The human eye acts like the original sensor in that in the retina there are three kinds of cones, with sensitivities roughly like you sketched, but surely different from those of camera. Moreover, the retina isn't made of cones alone - there are some cell layers accomplishing a first elaboration of the signals outputted from cones.

Then via optical nerve these signals enter the brain where a most complex elaboration is done. One - only one - of the aspects of this elaboration allows for color constancy. Very simply said, this is why we attribute the same colour to an object under very different lighting conditions.

As to your interpretation of violet perception I'm not sure you're right. First, difference in sensitivities of what you call green and red cones (usually named M and L) is impressively small. Second, a monochromatic violet (say 400 nm) excites very little those cones, but M more than L (green more than red). So the retina output is significant for S (blue) cones, weak for M cones, still weaker for L ones). Maybe you're confusing with so-called "purple colours" which are not pure spectral colours but can be obtained by mixing red and blue in various proportions.

I conclude remarking that we have only scratched the surface of this complex and fascinating subject - human colour perception.

• @CL22 Please note that in my last but one paragraph I had skipped a couple of words before "sensitivities". It's not that sensitivities are small (actually they are, but it's not very important) rather that their difference is small. You may find accurate curves in wikipedia under "color vision". Apr 25, 2019 at 16:15

I think I can answer my own question:

The eyes only perceive so-called visible light down to violet wavelengths precisely because the green elements do slightly register down to violet. The brain interprets blue plus a lack of green as violet.

Cameras don't 'interpret' anything. They just copy the amount of blue and (lack of) green, allow display equipment to output the same amounts of blue and (lack of) green, and the brain then interprets it for itself as violet.
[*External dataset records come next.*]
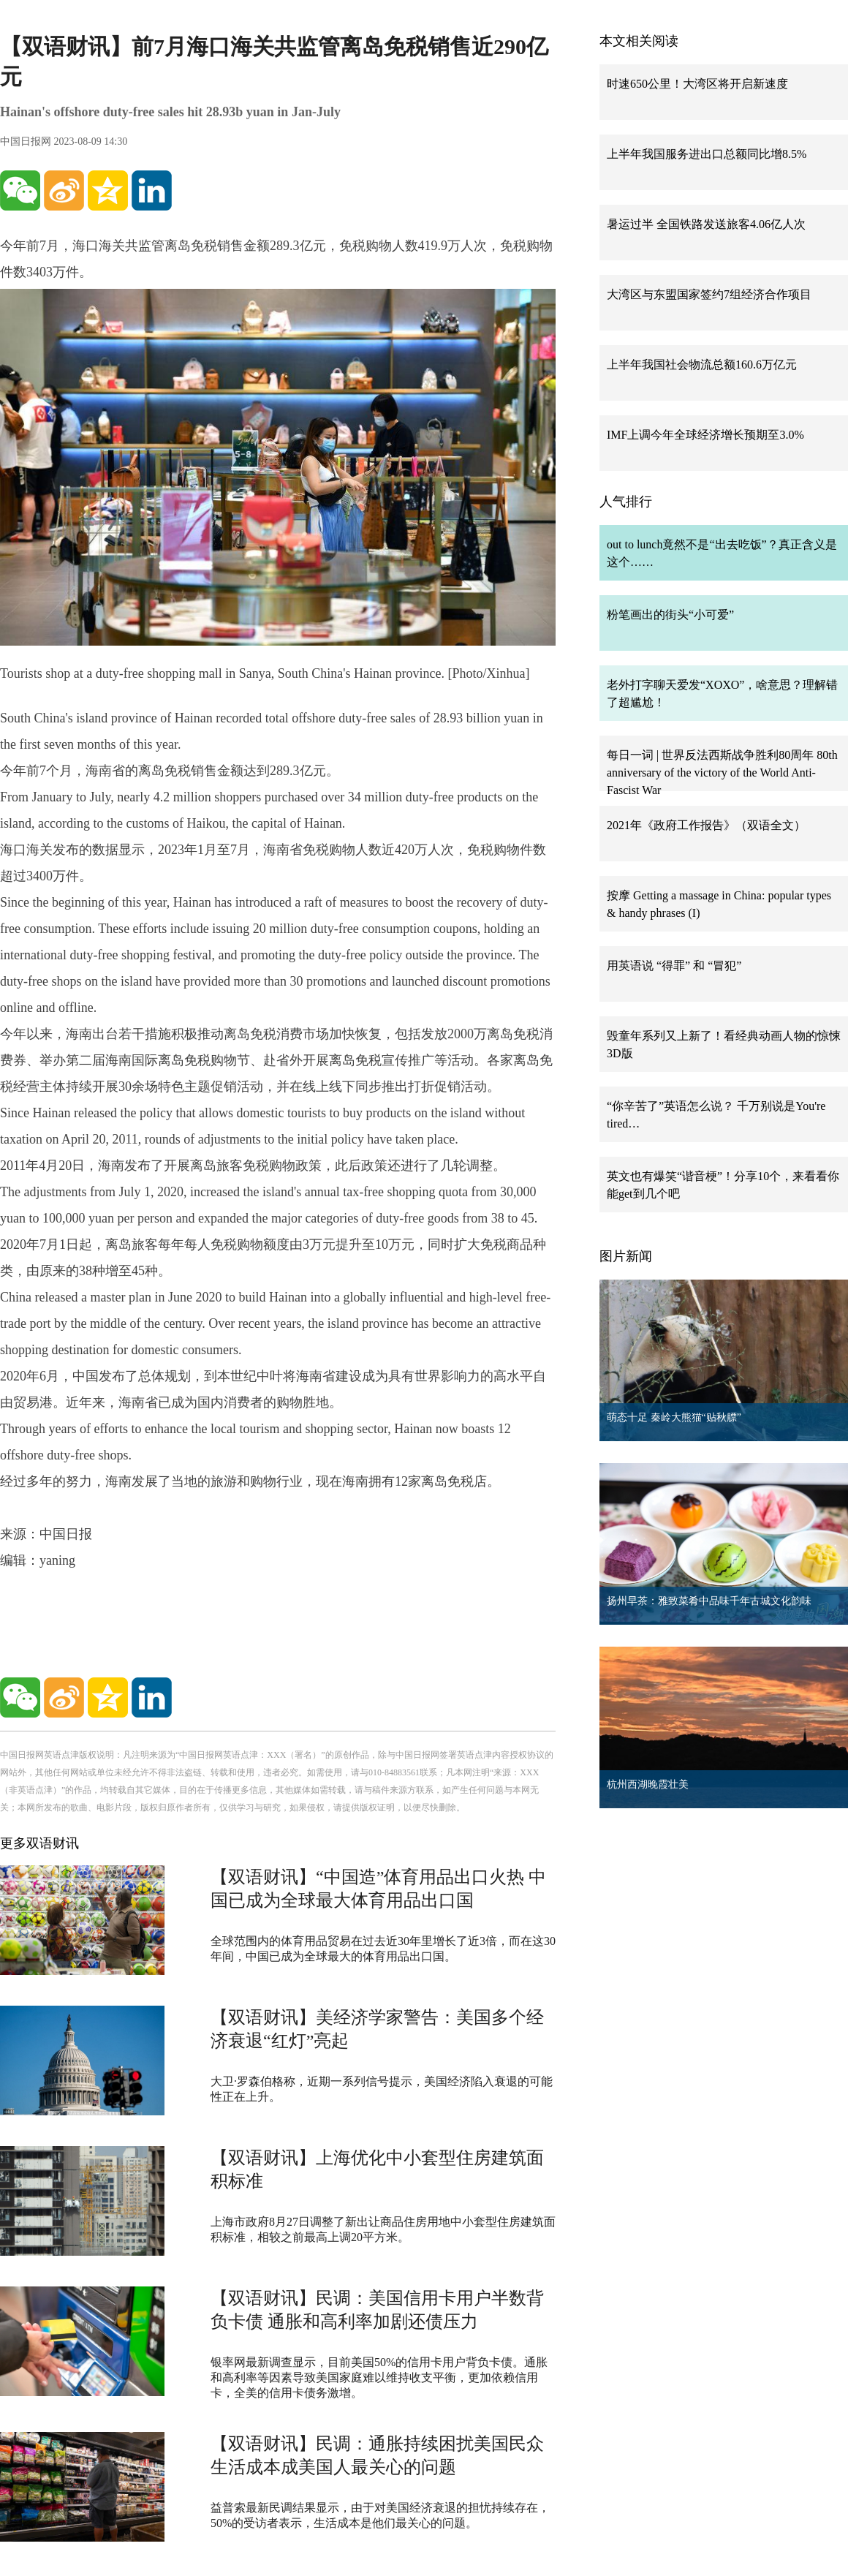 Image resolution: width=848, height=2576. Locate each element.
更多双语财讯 (39, 1843)
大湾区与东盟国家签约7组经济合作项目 (709, 294)
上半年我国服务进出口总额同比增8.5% (706, 154)
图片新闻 (625, 1256)
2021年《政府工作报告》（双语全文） (706, 825)
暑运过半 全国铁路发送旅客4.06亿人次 (706, 224)
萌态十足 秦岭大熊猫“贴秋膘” (674, 1417)
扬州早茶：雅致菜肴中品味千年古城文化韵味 (709, 1600)
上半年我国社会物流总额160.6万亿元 (702, 364)
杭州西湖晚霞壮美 (648, 1784)
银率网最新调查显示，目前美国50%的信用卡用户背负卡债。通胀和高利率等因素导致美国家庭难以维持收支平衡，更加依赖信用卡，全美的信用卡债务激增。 (379, 2377)
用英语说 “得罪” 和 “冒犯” (674, 965)
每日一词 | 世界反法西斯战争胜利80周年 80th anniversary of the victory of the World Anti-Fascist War (722, 772)
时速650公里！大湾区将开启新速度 (697, 84)
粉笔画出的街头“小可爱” (670, 614)
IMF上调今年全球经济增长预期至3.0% (705, 434)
• Yes that's pretty good. It is also possible to trick the eye, the same colours can be made different ways ... and your brain can't tell the difference. (a spectrometer could). Apr 24, 2019 at 13:12
• Reproducing colors from a camera onto a screen is far more complicated. See this article for an introduction: medium.com/hipster-color-science/… Apr 24, 2019 at 13:33
• This is good. I strongly add that you should look at the CIE color diagram en.wikipedia.org/wiki/Chromaticity#/media/… and take careful note of the distance between 470 460 nm vs. the distance from 460 to 380. By about 460 there is "no more green" and the effect that inspired your question is truly there, but in the violet, not in the blue. So you real question should sorta be "how can we distinguish color over the wide range from 460 to 380nm?" and the answer is "we can't". This is intuitively where you were ... Apr 25, 2019 at 16:46
• (and the same thing happens over on the "red side") Apr 25, 2019 at 16:57
• Actually, the reason we see violet differently than blue is becasue the RED cone sensitivity actually goes up in the violet region, not the green one.